Tout le monde le sait, le 21ème siècle sera maritime. Quelle est la place que veut occuper le Maroc dans ce nouveau monde ? Petit rappel historique : Le Maroc était une thalassocratie sur l’Atlantique au 17ème siècle. Le discours royal, prononcé à l’occasion de la célébration du 48ème anniversaire de la Marche verte, acte, une fois pour toute, la grande ambition du Maroc. Le constat du souverain est sans appel :
«Si, par sa façade méditerranéenne, le Maroc est solidement arrimé à l’Europe, son versant atlantique lui ouvre, quant à lui, un accès complet sur l’Afrique et une fenêtre sur l’espace américain ». Une annonce royale forte, celle de faire de la façade atlantique du Sahara marocain la base d’un zone géopolitique de portée africaine. Au menu, des projets d’envergure notamment d’infrastructures dans les provinces du sud et la constitution d’une flotte nationale. Quid des ressources ? La consolidation de la prospection des ressources offshore, l’investissement continu dans la pêche maritime, le dessalement de l’eau de mer, l’encouragement de l’économie bleue, le soutien aux énergies renouvelables et le développement du tourisme atlantique.
C’est donc un véritable plan Marshall marocain dédié à la façade atlantique de l’Afrique. Le projet du gazoduc Maroc-Nigéria en est un levier-clé. Les impacts d’une telle initiative aux niveaux régional, continental et international sont immenses.

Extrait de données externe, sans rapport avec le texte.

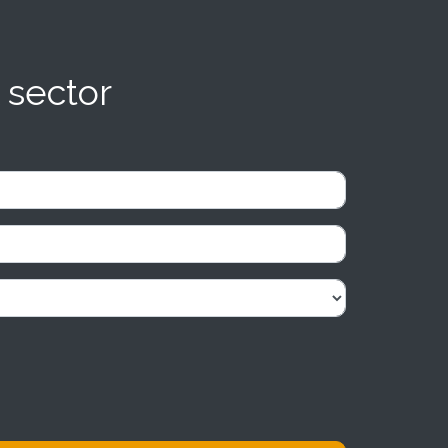
 sector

Fidèle sa méthode, le royaume privilégie une collaboration étroite avec les principaux pays concernés avec la ferme volonté de favoriser l’accès des États du Sahel, confrontés à de graves défis, à l’océan Atlantique, à travers le lancement d’une initiative à l’échelle internationale.
(*) Walter Raleigh, officier et explorateur anglais (1552-1618).